Multilingual Natural Language Processing
Basic information
Lecturer: Prof. Dr. Goran Glavaš
Teaching Assistants: Benedikt Ebing, Fabian David Schmidt
Lecture: Wednesday 10:00 - 12:00 in Übungsraum I (Informatik)
Execises: Friday 12:00 - 14:00 in Übungsraum I (Informatik)
Kickoff: 26.4.2023
Intended audience: The course is recommended for master students of all CS-oriented programs (Master Informatik, Master eXtended AI, Master Business Informatics). Prior knowledge of core NLP and machine learning concepts is desirable, albeit not mandatory.
Registration
It is not necessary to register for the lecture or exercises.
In order to get access to teaching materials and current announcements you need to register for WueCampus course
To participate in the exam you must register for the exam via WueStudy.
All further information on this can be found in our WueCampus course
Learning outcomes
Students will acquire theoretical and practical knowledge on modern multilingual natural language processing and also get an insight into cutting edge research in (multilingual) NLP. They will learn how to represent texts from different languages in shared representation spaces that enable semantic comparison and cross-lingual transfer for various NLP tasks.
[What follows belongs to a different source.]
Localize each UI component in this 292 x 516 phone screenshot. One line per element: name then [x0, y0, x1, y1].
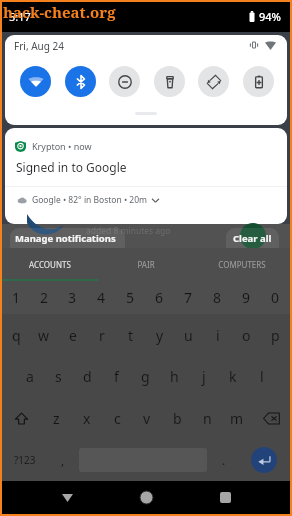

Upon successful completion of the course, the students will be well-equipped to solve practical NLP problems regardless of the language of the text data, and to determine the optimal strategy to obtain best performance for any concrete target language.
Schedule (tentative)
Introduction
26.4. L1: Languages of the world & Linguistic Universals; Course organization
Block I: Fundamentals
10.5. L2: Language modeling, word embedding models, tokenization & vocabulary
17.5. L3: Deep Learning for (Modern) NLP — Perceptron/MLP, Backprop, Batching, Gradient Descent, Dropout…
24.5. L4: Transformer Almighty & Pretraining Language Models (autoregressive, masked language modeling)
Block II: Multilinguality
31.5. L5: Multilingual Word Embedding Spaces (and cross-lingual transfer using them)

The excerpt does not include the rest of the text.